[ASSIGNED TASK] Return the lines below in which the string "Others" occurs.

[Bounding box prediction data]
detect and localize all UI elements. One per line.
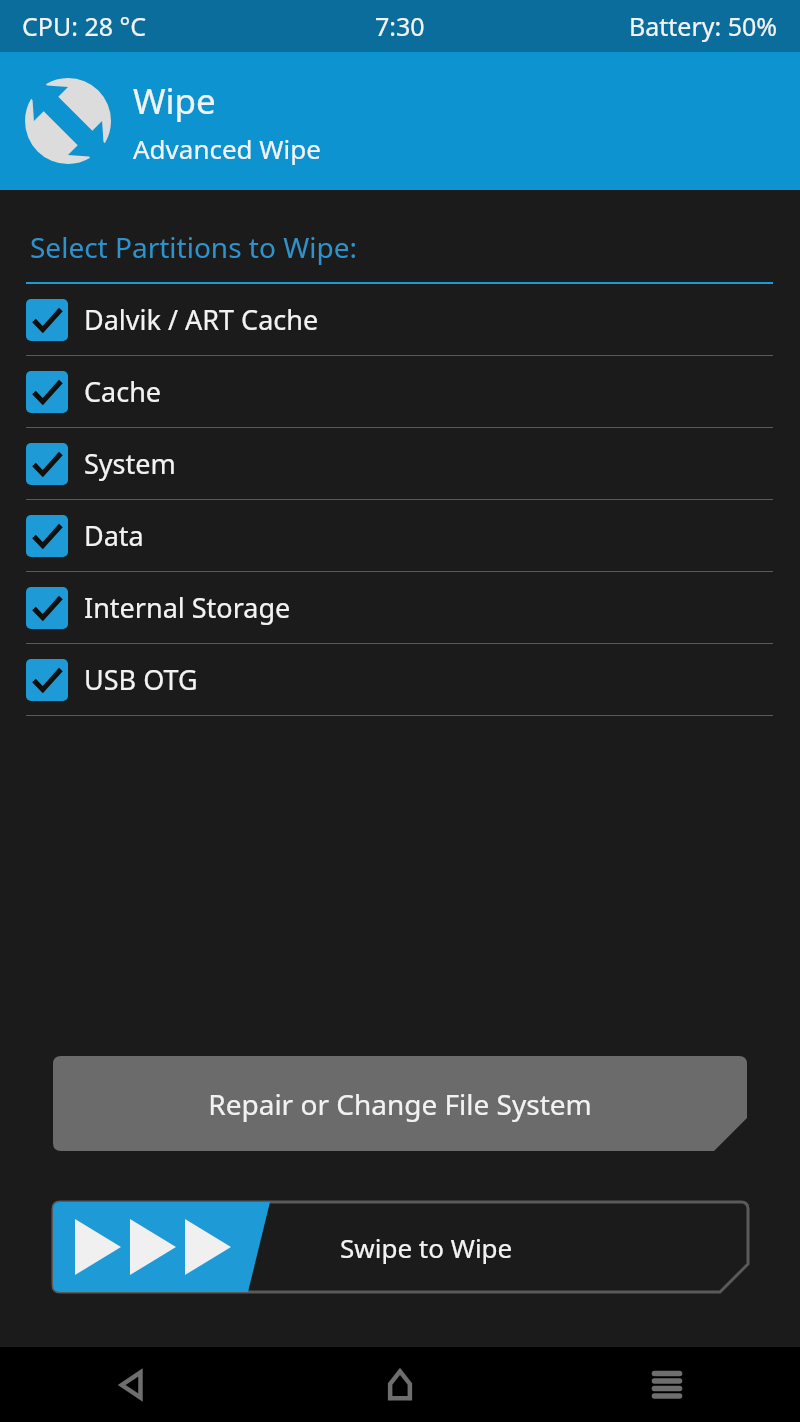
button[interactable]: Back — [0, 1347, 266, 1422]
staticText: Battery: 50% — [629, 9, 778, 43]
staticText: Swipe to Wipe — [340, 1230, 513, 1265]
button[interactable]: Menu — [533, 1347, 800, 1422]
button[interactable]: Repair or Change File System — [53, 1056, 747, 1151]
button[interactable]: Dalvik / ART Cache — [0, 284, 800, 356]
staticText: Cache — [84, 373, 162, 410]
staticText: USB OTG — [84, 661, 198, 698]
staticText: Repair or Change File System — [208, 1085, 592, 1123]
button[interactable]: Internal Storage — [0, 572, 800, 644]
staticText: CPU: 28 °C — [22, 9, 147, 43]
staticText: Internal Storage — [84, 589, 291, 626]
button[interactable]: USB OTG — [0, 644, 800, 716]
button[interactable]: System — [0, 428, 800, 500]
button[interactable]: Home — [266, 1347, 533, 1422]
button[interactable]: Data — [0, 500, 800, 572]
staticText: Wipe — [133, 77, 216, 125]
button[interactable]: Wipe — [0, 52, 800, 190]
staticText: Advanced Wipe — [133, 131, 321, 166]
staticText: Data — [84, 517, 144, 554]
staticText: Dalvik / ART Cache — [84, 301, 319, 338]
button[interactable]: Swipe to Wipe — [53, 1202, 748, 1292]
staticText: 7:30 — [375, 9, 425, 43]
staticText: System — [84, 445, 176, 482]
staticText: Select Partitions to Wipe: — [30, 228, 357, 266]
button[interactable]: Cache — [0, 356, 800, 428]
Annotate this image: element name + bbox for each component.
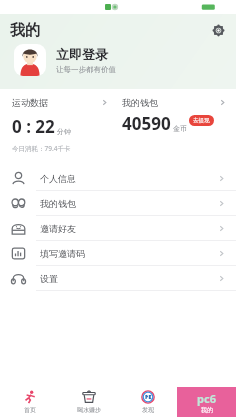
staticText: 我的钱包 xyxy=(40,198,76,209)
staticText: 去提现 xyxy=(193,117,210,124)
button[interactable]: 填写邀请码 xyxy=(0,241,236,266)
button[interactable]: 首页 xyxy=(0,384,59,420)
staticText: 邀请好友 xyxy=(40,223,76,234)
staticText: 立即登录 xyxy=(56,46,108,62)
staticText: 金币 xyxy=(173,124,187,133)
staticText: 设置 xyxy=(40,273,58,284)
button[interactable]: 我的钱包 xyxy=(118,97,236,135)
staticText: 填写邀请码 xyxy=(40,248,85,259)
button[interactable]: 立即登录 xyxy=(14,44,116,76)
staticText: 我的 xyxy=(10,21,40,40)
button[interactable]: 我的 xyxy=(177,384,236,420)
button[interactable]: 设置 xyxy=(0,266,236,291)
staticText: 我的 xyxy=(201,406,213,414)
button[interactable]: 我的钱包 xyxy=(0,191,236,216)
staticText: 运动数据 xyxy=(12,97,48,108)
button[interactable]: 个人信息 xyxy=(0,166,236,191)
staticText: 分钟 xyxy=(57,127,71,136)
staticText: 首页 xyxy=(24,406,36,414)
button[interactable]: 发现 xyxy=(118,384,177,420)
staticText: 喝水赚步 xyxy=(77,406,101,414)
staticText: 今日消耗：79.4千卡 xyxy=(12,144,71,153)
button[interactable]: 设置 xyxy=(208,20,228,40)
button[interactable]: 去提现 xyxy=(189,115,214,126)
staticText: 40590 xyxy=(122,112,171,135)
button[interactable]: 邀请好友 xyxy=(0,216,236,241)
staticText: 让每一步都有价值 xyxy=(56,65,116,74)
staticText: 发现 xyxy=(142,406,154,414)
button[interactable]: 喝水赚步 xyxy=(59,384,118,420)
staticText: pc6 xyxy=(197,391,216,406)
button[interactable]: 运动数据 xyxy=(0,97,118,153)
staticText: 个人信息 xyxy=(40,173,76,184)
staticText: 我的钱包 xyxy=(122,97,158,108)
staticText: 0 : 22 xyxy=(12,115,55,138)
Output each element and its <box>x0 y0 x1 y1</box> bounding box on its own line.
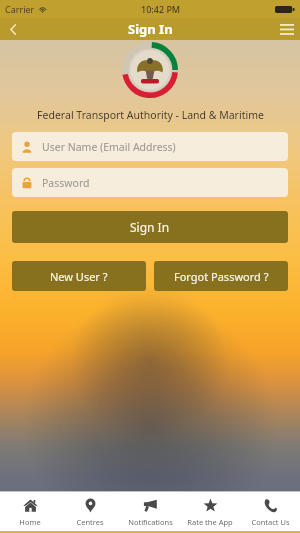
button[interactable]: Sign In <box>12 211 288 243</box>
button[interactable]: User Name (Email Address) <box>12 132 288 161</box>
button[interactable]: Contact Us <box>240 492 300 531</box>
button[interactable]: New User ? <box>12 261 146 291</box>
staticText: Carrier <box>5 3 35 15</box>
staticText: New User ? <box>50 269 108 284</box>
staticText: Forgot Password ? <box>174 269 269 284</box>
button[interactable]: Notifications <box>120 492 180 531</box>
staticText: Rate the App <box>187 517 233 527</box>
staticText: Password <box>42 176 90 190</box>
staticText: Sign In <box>128 20 173 38</box>
button[interactable]: Menu <box>274 18 300 40</box>
staticText: Sign In <box>130 219 170 235</box>
button[interactable]: Password <box>12 168 288 197</box>
staticText: Home <box>19 517 41 527</box>
staticText: Centres <box>76 517 104 527</box>
button[interactable]: Forgot Password ? <box>154 261 288 291</box>
staticText: 10:42 PM <box>141 3 181 15</box>
button[interactable]: Home <box>0 492 60 531</box>
staticText: Contact Us <box>251 517 290 527</box>
button[interactable]: Rate the App <box>180 492 240 531</box>
button[interactable]: Centres <box>60 492 120 531</box>
staticText: User Name (Email Address) <box>42 140 176 154</box>
staticText: Notifications <box>128 517 173 527</box>
button[interactable]: Back <box>0 18 26 40</box>
staticText: Federal Transport Authority - Land & Mar… <box>37 108 264 122</box>
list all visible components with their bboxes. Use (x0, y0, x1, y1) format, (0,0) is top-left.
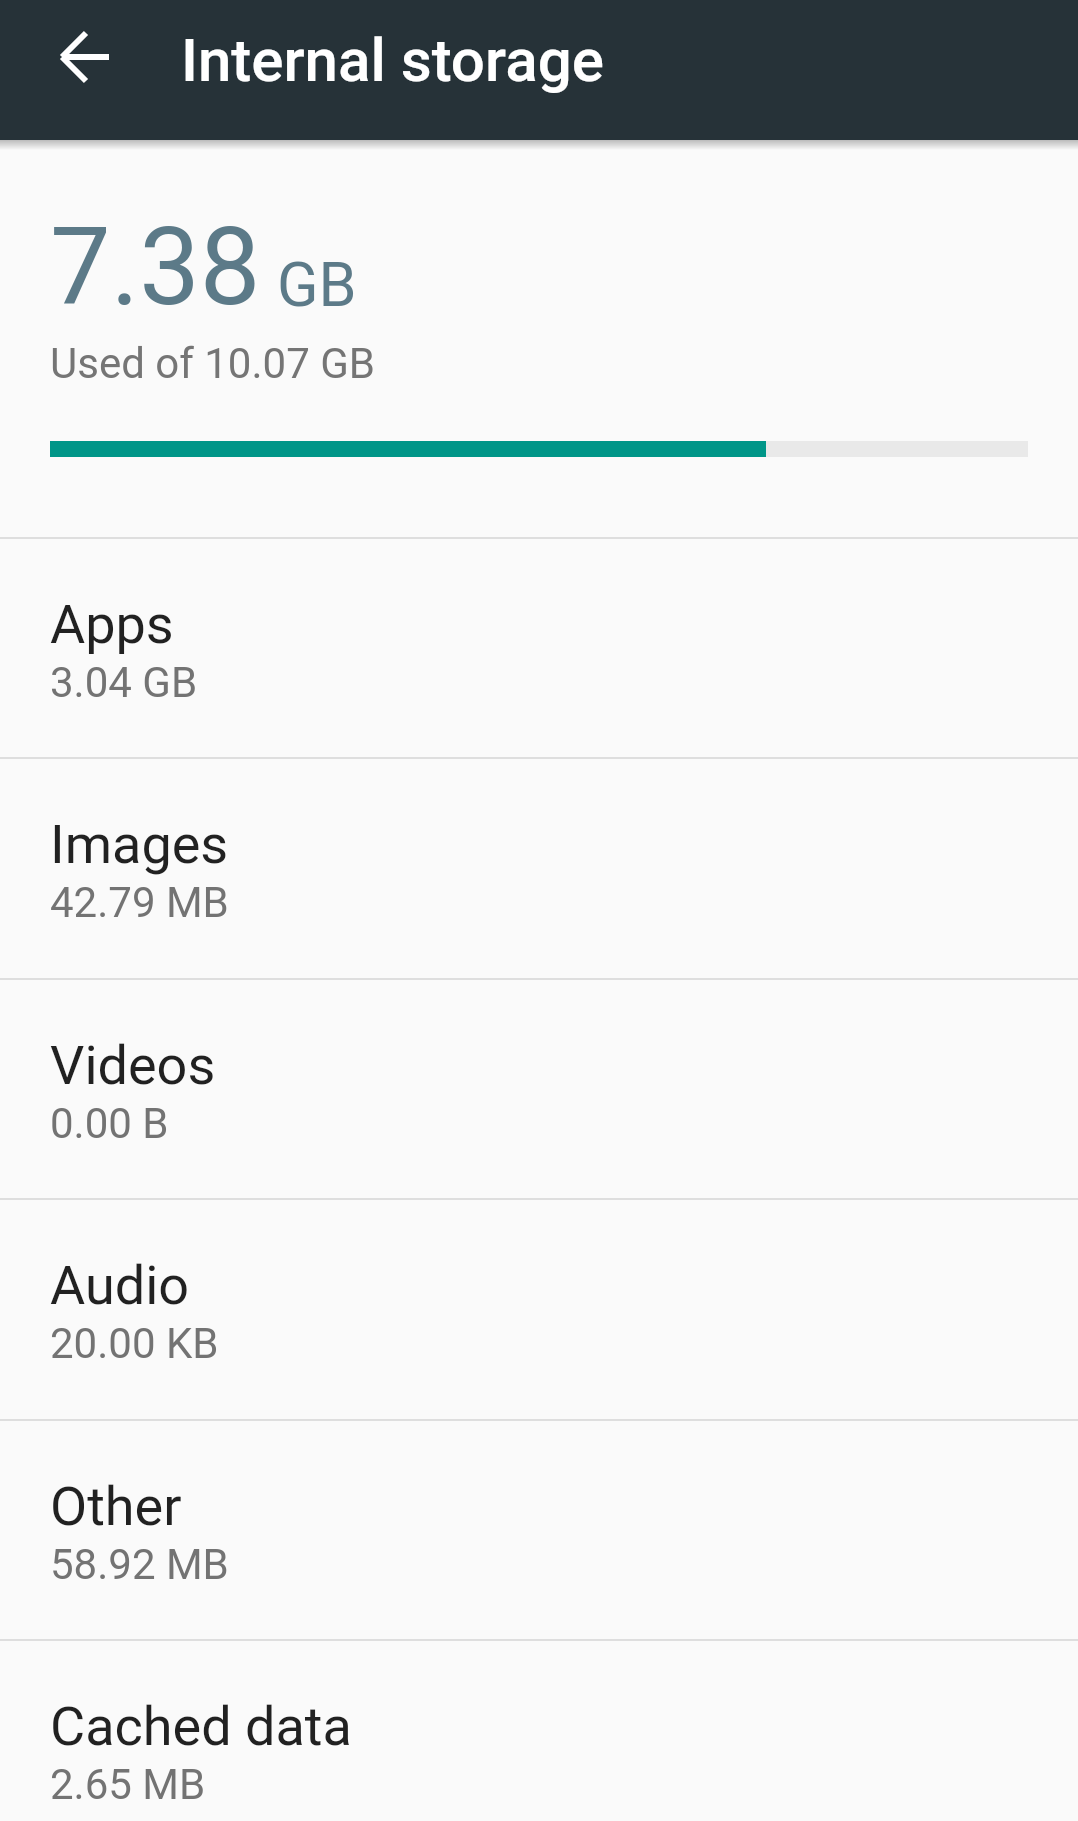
staticText: Other (50, 1475, 182, 1538)
button[interactable]: Other (0, 1421, 1078, 1639)
staticText: Images (50, 813, 229, 876)
button[interactable]: Images (0, 759, 1078, 977)
staticText: 7.38 (50, 204, 261, 331)
staticText: 0.00 B (50, 1099, 169, 1148)
staticText: GB (277, 249, 357, 320)
staticText: 58.92 MB (50, 1540, 229, 1589)
staticText: Videos (50, 1034, 216, 1097)
staticText: Used of 10.07 GB (50, 339, 375, 388)
button[interactable]: Audio (0, 1200, 1078, 1418)
button[interactable]: Videos (0, 980, 1078, 1198)
staticText: 42.79 MB (50, 878, 229, 927)
staticText: 3.04 GB (50, 658, 198, 707)
staticText: Internal storage (181, 25, 604, 95)
staticText: 2.65 MB (50, 1760, 206, 1809)
staticText: 20.00 KB (50, 1319, 219, 1368)
button[interactable]: Cached data (0, 1641, 1078, 1821)
button[interactable]: Apps (0, 539, 1078, 757)
button[interactable] (49, 21, 121, 93)
staticText: Cached data (50, 1695, 352, 1758)
staticText: Audio (50, 1254, 190, 1317)
staticText: Apps (50, 593, 174, 656)
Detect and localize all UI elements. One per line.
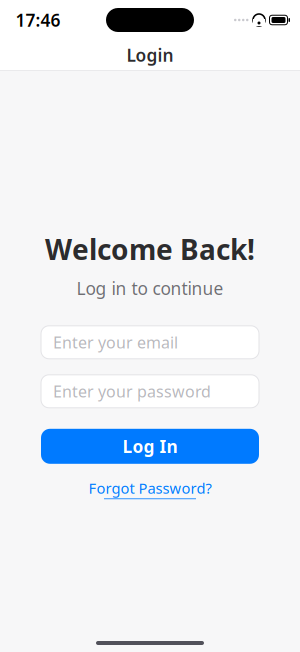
staticText: Log in to continue (76, 277, 224, 300)
staticText: 17:46 (16, 8, 60, 32)
staticText: Enter your password (53, 381, 211, 402)
button[interactable]: Enter your password (41, 375, 259, 408)
staticText: Login (126, 44, 174, 66)
staticText: Enter your email (53, 332, 178, 353)
button[interactable]: Forgot Password? (88, 481, 212, 497)
button[interactable]: Log In (41, 429, 259, 464)
staticText: Log In (122, 435, 178, 458)
staticText: Welcome Back! (45, 231, 255, 268)
button[interactable]: Enter your email (41, 326, 259, 359)
staticText: Forgot Password? (88, 478, 212, 498)
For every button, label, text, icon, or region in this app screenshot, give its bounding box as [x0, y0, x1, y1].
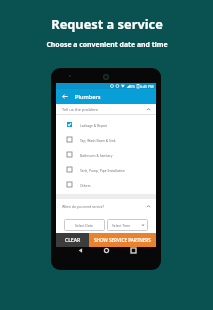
staticText: Select Date	[75, 223, 93, 228]
button[interactable]: Others	[56, 177, 156, 192]
button[interactable]: Tap, Wash Basin & Sink	[56, 132, 156, 147]
button[interactable]: Select Date	[64, 219, 105, 231]
button[interactable]: Tank, Pump, Pipe Installation	[56, 162, 156, 177]
button[interactable]: Tell us the problem	[56, 104, 156, 114]
button[interactable]: Bathroom & Sanitary	[56, 147, 156, 162]
button[interactable]: Recents	[127, 244, 140, 257]
staticText: Request a service	[51, 15, 163, 32]
staticText: Plumbers	[75, 93, 101, 101]
staticText: When do you need service?	[62, 204, 105, 208]
button[interactable]: Leakage & Repair	[56, 117, 156, 132]
staticText: CLEAR	[65, 237, 81, 244]
staticText: Select Time	[112, 223, 131, 228]
staticText: Tap, Wash Basin & Sink	[80, 138, 116, 142]
button[interactable]: Select Time	[107, 219, 148, 231]
staticText: 6:45 PM	[140, 84, 154, 89]
button[interactable]: SHOW SERVICE PARTNERS	[89, 233, 156, 247]
button[interactable]: Back	[74, 244, 87, 257]
staticText: Bathroom & Sanitary	[80, 153, 113, 157]
staticText: Tank, Pump, Pipe Installation	[80, 168, 125, 172]
button[interactable]: CLEAR	[56, 233, 89, 247]
button[interactable]: When do you need service?	[56, 199, 156, 213]
staticText: SHOW SERVICE PARTNERS	[94, 237, 151, 243]
button[interactable]: Back	[56, 89, 156, 104]
other: Back	[62, 94, 68, 99]
staticText: 5%	[130, 84, 136, 89]
staticText: Others	[80, 183, 91, 187]
staticText: Leakage & Repair	[80, 123, 108, 127]
button[interactable]: Home	[100, 244, 113, 257]
staticText: Choose a convenient date and time	[46, 40, 168, 49]
staticText: Tell us the problem	[62, 107, 98, 112]
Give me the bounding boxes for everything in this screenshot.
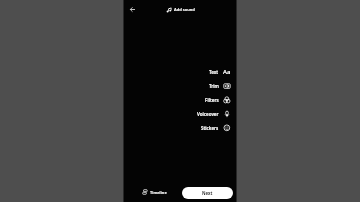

[THE ANSWER]
button[interactable]: Others	[56, 177, 156, 192]
staticText: Others	[80, 183, 91, 187]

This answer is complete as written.